#### [What the task requires]
A verbatim reproduction of the lines below, from the line containing "تیم تحریریه نیکس" through the line containing "منتشر شده: 16 ژانویه 2025", both ends included, is the whole required output.

#### [Transcribed page contents]
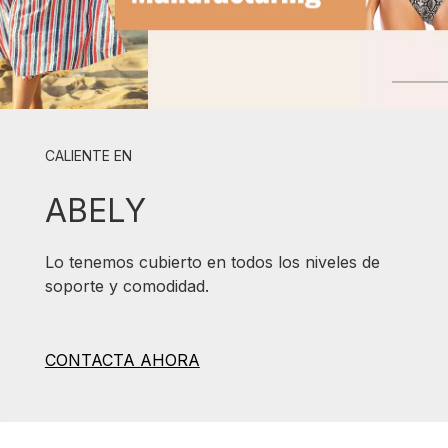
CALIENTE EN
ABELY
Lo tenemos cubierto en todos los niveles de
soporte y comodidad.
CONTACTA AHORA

--

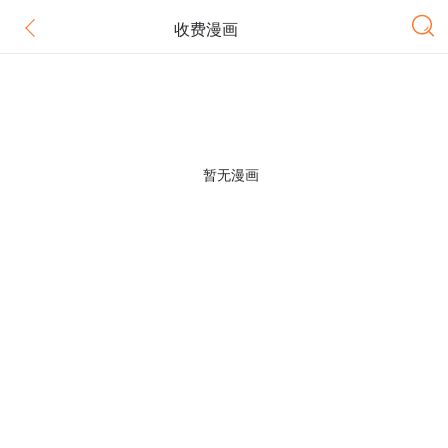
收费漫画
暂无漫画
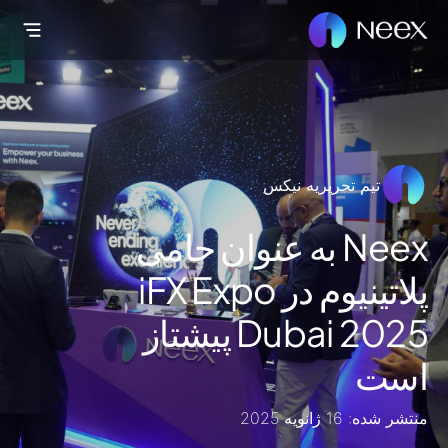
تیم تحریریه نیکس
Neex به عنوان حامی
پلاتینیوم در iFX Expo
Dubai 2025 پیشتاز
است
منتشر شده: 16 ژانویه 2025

==

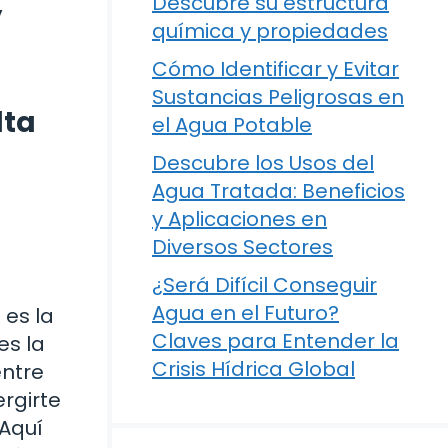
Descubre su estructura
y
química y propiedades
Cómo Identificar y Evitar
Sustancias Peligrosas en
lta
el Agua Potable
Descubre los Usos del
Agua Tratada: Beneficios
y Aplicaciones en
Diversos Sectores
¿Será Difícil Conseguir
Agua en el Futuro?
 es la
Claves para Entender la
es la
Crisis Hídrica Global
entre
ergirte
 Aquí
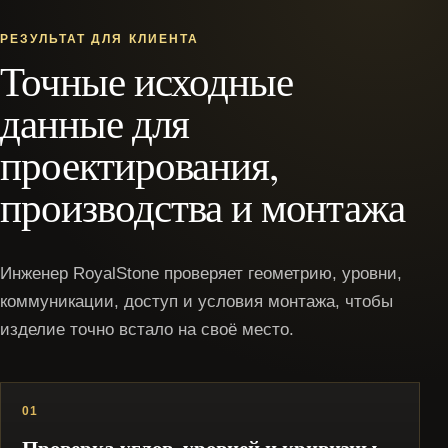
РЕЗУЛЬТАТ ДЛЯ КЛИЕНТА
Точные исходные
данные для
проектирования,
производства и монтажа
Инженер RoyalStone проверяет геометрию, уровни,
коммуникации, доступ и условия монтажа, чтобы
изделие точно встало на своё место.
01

#### [Response for this exercise]
تیم تحریریه نیکس
Neex به عنوان حامی
پلاتینیوم در iFX Expo
Dubai 2025 پیشتاز
است
منتشر شده: 16 ژانویه 2025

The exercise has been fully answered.